Confocal images of CTC existence from the Panc02 cells by the dose-dependent caerulein treatment after incubated with: EpCAM ALB (QD₅₆₅, 1 pmol, specifically recognizes EpCAM), muc1-ALB (QD₅₂₅-labeled, 2 pmol, specifically recognizes muc1) (A); and EpCAM/muc1 mutant probe (QD₅₂₅/QD₅₆₅-labeled, 2.5 pmol, specifically recognizes EpCAM/muc1, respectively) for 2 h (B). The Confocal images QD₅₂₅ and QD₅₆₅ were recorded under excitation of 525 and 565 nm, respectively. The scale bar in the CLSM images is 15 μm. Fluorescence intensity of QD-EpCAM/muc1 ALB on CTC cells after a dose-dependent caerulein. Data are displayed as mean ± standard deviations of triplicate samples (** p < 0.005). P/C: phase contrast.

Figure 5

Confocal microscopy imaging of CTC cells mixed with bloods and NIF-EpCAM/muc1 ALB probes. Either 5 pmol NIF-EpCAM ALB or 10 pmol NIF-muc1 ALB was mixed with isolated-bloods two weeks after caerulein injection in Panc02-implanted mice (A). Fluorescence signals two weeks after caerulein treatment were significantly enhanced compared to those of the untreated caerulein in Panc02-implanted group. Positive cell numbers of QD-EpCAM/muc1 ALB on CTC cells in bloods after caerulein treatment (B). Data are represented as mean ± standard deviations of triplicate samples (** p < 0.005).

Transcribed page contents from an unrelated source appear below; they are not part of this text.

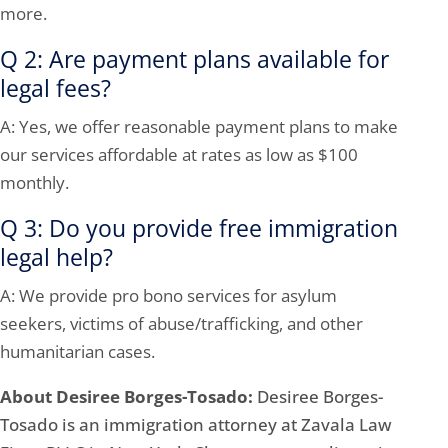
more.
Q 2: Are payment plans available for
legal fees?
A: Yes, we offer reasonable payment plans to make
our services affordable at rates as low as $100
monthly.
Q 3: Do you provide free immigration
legal help?
A: We provide pro bono services for asylum
seekers, victims of abuse/trafficking, and other
humanitarian cases.
About Desiree Borges-Tosado:
Desiree Borges-
Tosado is an immigration attorney at Zavala Law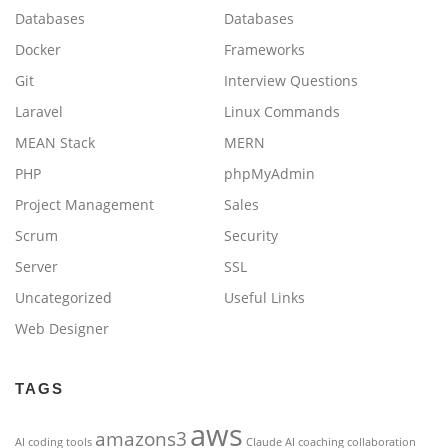
Databases
Databases
Docker
Frameworks
Git
Interview Questions
Laravel
Linux Commands
MEAN Stack
MERN
PHP
phpMyAdmin
Project Management
Sales
Scrum
Security
Server
SSL
Uncategorized
Useful Links
Web Designer
TAGS
aws
amazons3
AI coding tools
Claude AI
coaching
collaboration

Quantitative positive cells showed a higher fluorescent positive cells in blood with the caerulein-treated Panc02 cells than in mice without caerulein treatment (control) and normal mice, ** p < 0.005.

Figure 6

In vivo monitoring of the CTC existence pattern in mice with the NIF-EpCAM ALB incorporated into Panc02 cells. (A) The NIF-EpCAM ALB injection into mice was performed in the tail vein. The implanted trial of the Panc02 injection in pancreatic tissues, in the mice treated with caerulein for CTC existence, and placed by surgical implantation. An enhanced fluorescence signal in the CTC existence group (right) was detected compared to the group injected with phosphate-buffered saline (PBS) (left). Fluorescence images indicated that CTC cells of the implanted Panc02 cells in liver had similar observed; (B) Quantitative ROI analysis showed a higher fluorescence intensity in mice with the caerulein-treated Panc02 cells than in mice without caerulein treatment (middle), ** p < 0.005. Dic: differential interference contrast; RFU: relative fluorescence unit.